## Exercise materials
-.-.-
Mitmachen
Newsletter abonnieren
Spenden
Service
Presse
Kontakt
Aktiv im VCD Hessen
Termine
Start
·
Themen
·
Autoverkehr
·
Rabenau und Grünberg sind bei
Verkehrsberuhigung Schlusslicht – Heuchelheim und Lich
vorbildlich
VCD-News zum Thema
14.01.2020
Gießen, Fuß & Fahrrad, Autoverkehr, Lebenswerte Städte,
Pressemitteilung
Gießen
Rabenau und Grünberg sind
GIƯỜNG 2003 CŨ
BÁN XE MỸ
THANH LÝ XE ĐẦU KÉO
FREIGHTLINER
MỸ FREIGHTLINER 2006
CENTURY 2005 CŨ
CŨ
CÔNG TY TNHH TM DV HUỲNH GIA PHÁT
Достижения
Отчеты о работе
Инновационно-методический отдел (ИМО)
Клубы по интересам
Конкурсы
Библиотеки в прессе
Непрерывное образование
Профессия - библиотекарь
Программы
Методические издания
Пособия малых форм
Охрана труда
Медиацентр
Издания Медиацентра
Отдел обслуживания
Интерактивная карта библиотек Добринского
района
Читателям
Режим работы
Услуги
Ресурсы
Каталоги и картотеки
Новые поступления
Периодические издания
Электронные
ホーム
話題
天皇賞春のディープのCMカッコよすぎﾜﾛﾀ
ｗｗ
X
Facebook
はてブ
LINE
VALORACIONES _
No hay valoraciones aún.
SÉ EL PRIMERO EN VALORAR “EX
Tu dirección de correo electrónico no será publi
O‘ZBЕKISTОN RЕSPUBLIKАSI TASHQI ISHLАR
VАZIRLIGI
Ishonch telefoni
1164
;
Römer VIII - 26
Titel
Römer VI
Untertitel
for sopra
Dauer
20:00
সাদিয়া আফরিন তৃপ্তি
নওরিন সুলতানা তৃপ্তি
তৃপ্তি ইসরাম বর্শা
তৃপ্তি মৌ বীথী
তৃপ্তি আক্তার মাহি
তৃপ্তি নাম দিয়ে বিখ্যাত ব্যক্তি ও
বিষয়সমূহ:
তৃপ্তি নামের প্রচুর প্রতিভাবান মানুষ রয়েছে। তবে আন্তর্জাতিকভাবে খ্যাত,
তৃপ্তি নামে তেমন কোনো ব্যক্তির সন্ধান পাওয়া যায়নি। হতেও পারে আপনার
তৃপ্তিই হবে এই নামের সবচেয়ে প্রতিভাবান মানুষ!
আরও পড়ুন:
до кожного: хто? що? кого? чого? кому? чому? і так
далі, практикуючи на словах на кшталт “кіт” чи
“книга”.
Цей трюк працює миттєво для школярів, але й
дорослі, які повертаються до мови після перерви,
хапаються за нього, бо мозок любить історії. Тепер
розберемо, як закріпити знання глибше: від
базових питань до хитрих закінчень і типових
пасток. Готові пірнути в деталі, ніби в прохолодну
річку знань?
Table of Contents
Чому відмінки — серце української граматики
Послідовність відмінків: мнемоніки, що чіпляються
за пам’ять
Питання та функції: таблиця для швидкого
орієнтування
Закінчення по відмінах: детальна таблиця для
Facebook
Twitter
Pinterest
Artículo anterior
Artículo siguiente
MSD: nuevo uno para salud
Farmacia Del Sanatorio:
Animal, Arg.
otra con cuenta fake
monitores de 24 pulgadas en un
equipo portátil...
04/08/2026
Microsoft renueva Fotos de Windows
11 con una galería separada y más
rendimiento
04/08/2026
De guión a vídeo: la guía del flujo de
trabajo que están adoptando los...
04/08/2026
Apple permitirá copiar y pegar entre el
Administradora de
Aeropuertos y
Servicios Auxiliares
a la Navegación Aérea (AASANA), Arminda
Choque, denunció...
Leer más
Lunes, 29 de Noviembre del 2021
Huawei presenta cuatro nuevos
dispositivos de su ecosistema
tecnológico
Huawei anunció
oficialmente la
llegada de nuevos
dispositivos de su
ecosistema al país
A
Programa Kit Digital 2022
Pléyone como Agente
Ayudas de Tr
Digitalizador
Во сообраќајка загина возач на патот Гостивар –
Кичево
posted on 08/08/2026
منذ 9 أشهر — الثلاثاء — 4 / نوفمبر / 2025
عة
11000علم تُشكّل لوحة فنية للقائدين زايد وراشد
-.-.-
## Instructions to follow
Every entry, written out exactly, is what the response should contain.

## Exercise output
Mitmachen
Newsletter abonnieren
Spenden
Service
Presse
Kontakt
Aktiv im VCD Hessen
Termine
Start
·
Themen
·
Autoverkehr
·
Rabenau und Grünberg sind bei
Verkehrsberuhigung Schlusslicht – Heuchelheim und Lich
vorbildlich
VCD-News zum Thema
14.01.2020
Gießen, Fuß & Fahrrad, Autoverkehr, Lebenswerte Städte,
Pressemitteilung
Gießen
Rabenau und Grünberg sind
GIƯỜNG 2003 CŨ
BÁN XE MỸ
THANH LÝ XE ĐẦU KÉO
FREIGHTLINER
MỸ FREIGHTLINER 2006
CENTURY 2005 CŨ
CŨ
CÔNG TY TNHH TM DV HUỲNH GIA PHÁT
Достижения
Отчеты о работе
Инновационно-методический отдел (ИМО)
Клубы по интересам
Конкурсы
Библиотеки в прессе
Непрерывное образование
Профессия - библиотекарь
Программы
Методические издания
Пособия малых форм
Охрана труда
Медиацентр
Издания Медиацентра
Отдел обслуживания
Интерактивная карта библиотек Добринского
района
Читателям
Режим работы
Услуги
Ресурсы
Каталоги и картотеки
Новые поступления
Периодические издания
Электронные
ホーム
話題
天皇賞春のディープのCMカッコよすぎﾜﾛﾀ
ｗｗ
X
Facebook
はてブ
LINE
VALORACIONES _
No hay valoraciones aún.
SÉ EL PRIMERO EN VALORAR “EX
Tu dirección de correo electrónico no será publi
O‘ZBЕKISTОN RЕSPUBLIKАSI TASHQI ISHLАR
VАZIRLIGI
Ishonch telefoni
1164
;
Römer VIII - 26
Titel
Römer VI
Untertitel
for sopra
Dauer
20:00
সাদিয়া আফরিন তৃপ্তি
নওরিন সুলতানা তৃপ্তি
তৃপ্তি ইসরাম বর্শা
তৃপ্তি মৌ বীথী
তৃপ্তি আক্তার মাহি
তৃপ্তি নাম দিয়ে বিখ্যাত ব্যক্তি ও
বিষয়সমূহ:
তৃপ্তি নামের প্রচুর প্রতিভাবান মানুষ রয়েছে। তবে আন্তর্জাতিকভাবে খ্যাত,
তৃপ্তি নামে তেমন কোনো ব্যক্তির সন্ধান পাওয়া যায়নি। হতেও পারে আপনার
তৃপ্তিই হবে এই নামের সবচেয়ে প্রতিভাবান মানুষ!
আরও পড়ুন:
до кожного: хто? що? кого? чого? кому? чому? і так
далі, практикуючи на словах на кшталт “кіт” чи
“книга”.
Цей трюк працює миттєво для школярів, але й
дорослі, які повертаються до мови після перерви,
хапаються за нього, бо мозок любить історії. Тепер
розберемо, як закріпити знання глибше: від
базових питань до хитрих закінчень і типових
пасток. Готові пірнути в деталі, ніби в прохолодну
річку знань?
Table of Contents
Чому відмінки — серце української граматики
Послідовність відмінків: мнемоніки, що чіпляються
за пам’ять
Питання та функції: таблиця для швидкого
орієнтування
Закінчення по відмінах: детальна таблиця для
Facebook
Twitter
Pinterest
Artículo anterior
Artículo siguiente
MSD: nuevo uno para salud
Farmacia Del Sanatorio:
Animal, Arg.
otra con cuenta fake
monitores de 24 pulgadas en un
equipo portátil...
04/08/2026
Microsoft renueva Fotos de Windows
11 con una galería separada y más
rendimiento
04/08/2026
De guión a vídeo: la guía del flujo de
trabajo que están adoptando los...
04/08/2026
Apple permitirá copiar y pegar entre el
Administradora de
Aeropuertos y
Servicios Auxiliares
a la Navegación Aérea (AASANA), Arminda
Choque, denunció...
Leer más
Lunes, 29 de Noviembre del 2021
Huawei presenta cuatro nuevos
dispositivos de su ecosistema
tecnológico
Huawei anunció
oficialmente la
llegada de nuevos
dispositivos de su
ecosistema al país
A
Programa Kit Digital 2022
Pléyone como Agente
Ayudas de Tr
Digitalizador
Во сообраќајка загина возач на патот Гостивар –
Кичево
posted on 08/08/2026
منذ 9 أشهر — الثلاثاء — 4 / نوفمبر / 2025
عة
11000علم تُشكّل لوحة فنية للقائدين زايد وراشد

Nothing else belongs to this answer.